RCC’s Different Viewpoints is a series of short articles from different age groups and their perspective on health education as they see it.
Vaping-The 21st Century’s Smoking by Payton Stifflear
There are only a few things I can still remember from my elementary school and middle school curriculums, as details of the Oregon Trail, rules of geometry, and the organs’ functions have slipped my mind with the beginning of every new school year. Although a few things have been hammered into my mind year after year, and among square roots, the mitochondria’s function, and the oxford comma, the dangers of smoking occupy a permanent place in my mind. Despite my peers and I being told, year after year, of the manipulation of cigarette companies and death sentence that comes with it, I find myself in the midst of a revival of smoking, with the rise of vaping.
While vape products were originally made as a safer, healthier alternative to smoking for recovering cigarette addicts or users, its main user base now consists of people who are first time users of nicotine, and sadly most of these first time users are teenagers and young adults. Although vaping companies like Juul have recognized and addressed this problem with actions like banning the selling of flavored “pods” or cartridges at convenience stores, in order to make it harder for teenagers to access these fun, tasty flavors in which they have become addicted. In my eyes though, the damage has already been done, at least amongst my college and high school peers.

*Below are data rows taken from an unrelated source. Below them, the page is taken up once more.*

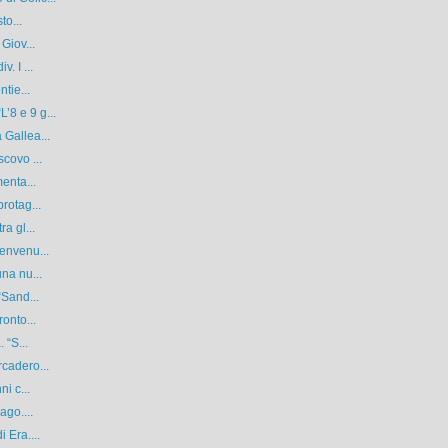
to...
Giov...
. I ...
tie...
8 e 9 g...
 Gallea...
covo ...
enta...
rotag...
a gl...
envenu...
na nu...
“Sand...
onto...
 “S...
cadero...
i c...
ago....
 Era....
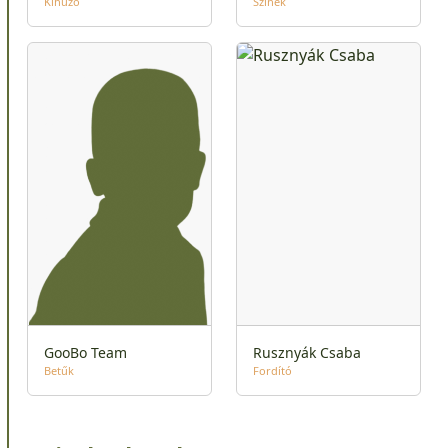
Kihúzó
Színek
GooBo Team
Rusznyák Csaba
Betűk
Fordító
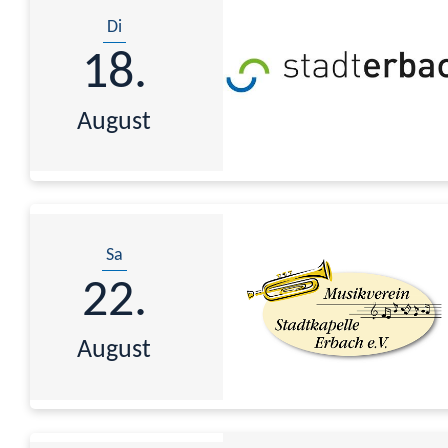
Di
18.
August
Sa
22.
August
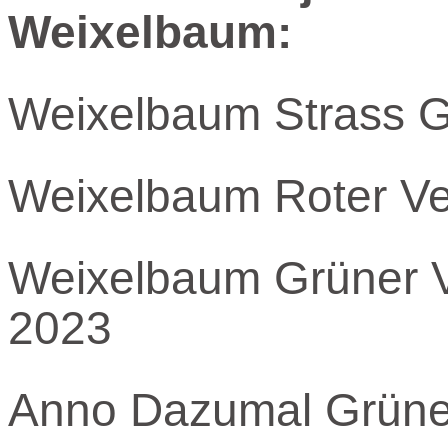
Weixelbaum:
Weixelbaum Strass Gr
Weixelbaum Roter Vel
Weixelbaum Grüner Ve
2023
Anno Dazumal Grüner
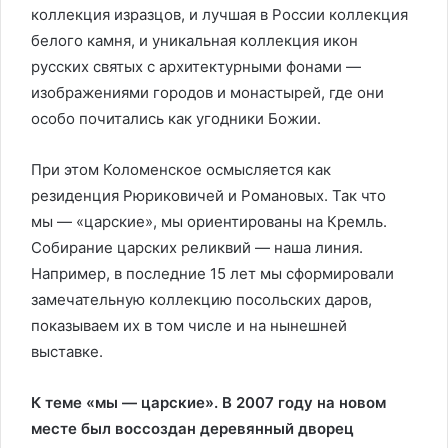
коллекция изразцов, и лучшая в России коллекция
белого камня, и уникальная коллекция икон
русских святых с архитектурными фонами —
изображениями городов и монастырей, где они
особо почитались как угодники Божии.
При этом Коломенское осмысляется как
резиденция Рюриковичей и Романовых. Так что
мы — «царские», мы ориентированы на Кремль.
Собирание царских реликвий — наша линия.
Например, в последние 15 лет мы сформировали
замечательную коллекцию посольских даров,
показываем их в том числе и на нынешней
выставке.
К теме «мы — царские». В 2007 году на новом
месте был воссоздан деревянный дворец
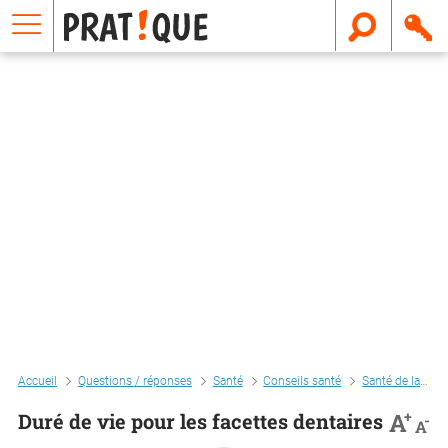
E
m
a
i
l
Accueil
Questions / réponses
Santé
Conseils santé
Santé de la femme
+
A
Duré de vie pour les facettes dentaires
-
A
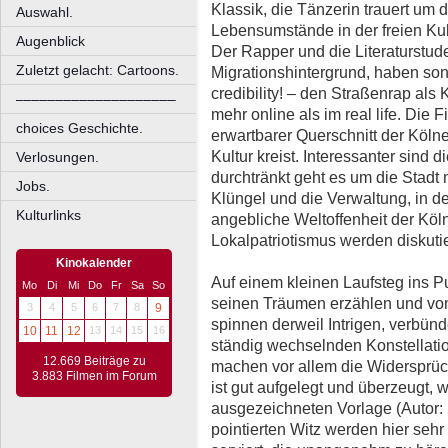
Klassik, die Tänzerin trauert um 
Auswahl.
Lebensumstände in der freien Kul
Augenblick
Der Rapper und die Literaturstud
Zuletzt gelacht: Cartoons.
Migrationshintergrund, haben sons
credibility! – den Straßenrap als
––––––––––––––––––––
mehr online als im real life. Die 
choices Geschichte.
erwartbarer Querschnitt der Kölner
Kultur kreist. Interessanter sind 
Verlosungen.
durchtränkt geht es um die Stadt
Jobs.
Klüngel und die Verwaltung, in de
Kulturlinks
angebliche Weltoffenheit der Köl
Lokalpatriotismus werden diskutie
Kinokalender
Auf einem kleinen Laufsteg ins P
Mo
Di
Mi
Do
Fr
Sa
So
seinen Träumen erzählen und vo
3
4
5
6
7
8
9
spinnen derweil Intrigen, verbünd
10
11
12
13
14
15
16
ständig wechselnden Konstellati
12.669 Beiträge zu
machen vor allem die Widersprüc
3.883 Filmen im Forum
ist gut aufgelegt und überzeugt, w
ausgezeichneten Vorlage (Autor: 
pointierten Witz werden hier sehr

Recently in school, I made small conversation with an acquaintance in class while waiting for the bell to ring. As we talked about the upcoming quiz, she abruptly groaned, “ugh, I left my Juul at home”.
“Why would you bring it to school? Aren’t you scared that they’ll bring in the drug dogs one day?” I said, eyes open wide as I gaped at her.
“Um, what? They can’t smell nicotine. If so, literally the entire school would be expelled. They’d need an entire kennel to track down every Juul.” She replied smirkingly.
“You’re right,” I chuckled, laughing at myself mostly because of my foolish assumption that a drug dog was meant to sniff out a legal, very normalized drug, but at the same I realized how right she was. Seriously, the police would have to bring an entire kennel of dogs to school. Vaping is everywhere at my school, and is everything among my peers. Vaping follows these people from the moment they wake up to the moment they go to bed, as many hit a Juul for a quick morning buzz, then later with multiple bathroom breaks, all the way to a Friday night where a small group of friends could easily use up a full pod, which is equal to 20 cigarettes. If you were to randomly pick 20 kids from my school, I would be willing to bet money that at least 50% of them have vaped at least once in their life, and I would continue to bet that 35% are active, avid users, with about 25% owning some sort of vape, meaning that about 35% are fully addicted to nicotine.
Part of this high usage is due to the lack of education and “scare tactics” that were vital in the diminishment of rampid cigarette usage. Many people don’t understand the dangers of vaping like they do of the inevitable rotting, addiction, cancer, and death that came with smoking. While I do agree that vaping provides a better alternative to the harmful effects of tobacco found in cigarettes, it is still a highly concentrated nicotine product that will undoubtedly lead to problems in the future. Already, it has lead to cases of “popcorn lung”, a condition where the smallest airways of your lungs are damaged leading to respiratory problems and failure, and with a new drug comes very little trials, research, and experiences which could prove vital to detailing the side effects and outcomes of vaping. While I think my peers’ casual, thoughtless vaping habits are quite moronic and irresponsible, I am pleading for an end to this epidemic, because more than anything, I don’t want to see my generation grow up to become an example of the sickly, cancerous, and fatal side effects that I have grown up seeing with smoking.
About the Author: As a Junior at Hinsdale Central High School, 17 year old Payton Stifflear stays actively involved in her school’s academics, extracurricular activities, and athletics. At school, she is “a fish out of water”, as she is a swimmer and water polo player, and is currently interested in Finance and plans to graduate having taken many business classes, such as A.P. Computer Science, Introduction to Business, Accounting Honors, and A.P. Macroeconomics. In her free time, she enjoys volunteering through organizations like Habitat for Humanity and the Hinsdale Community House, as well as listening to music, skiing, and spending time with friends.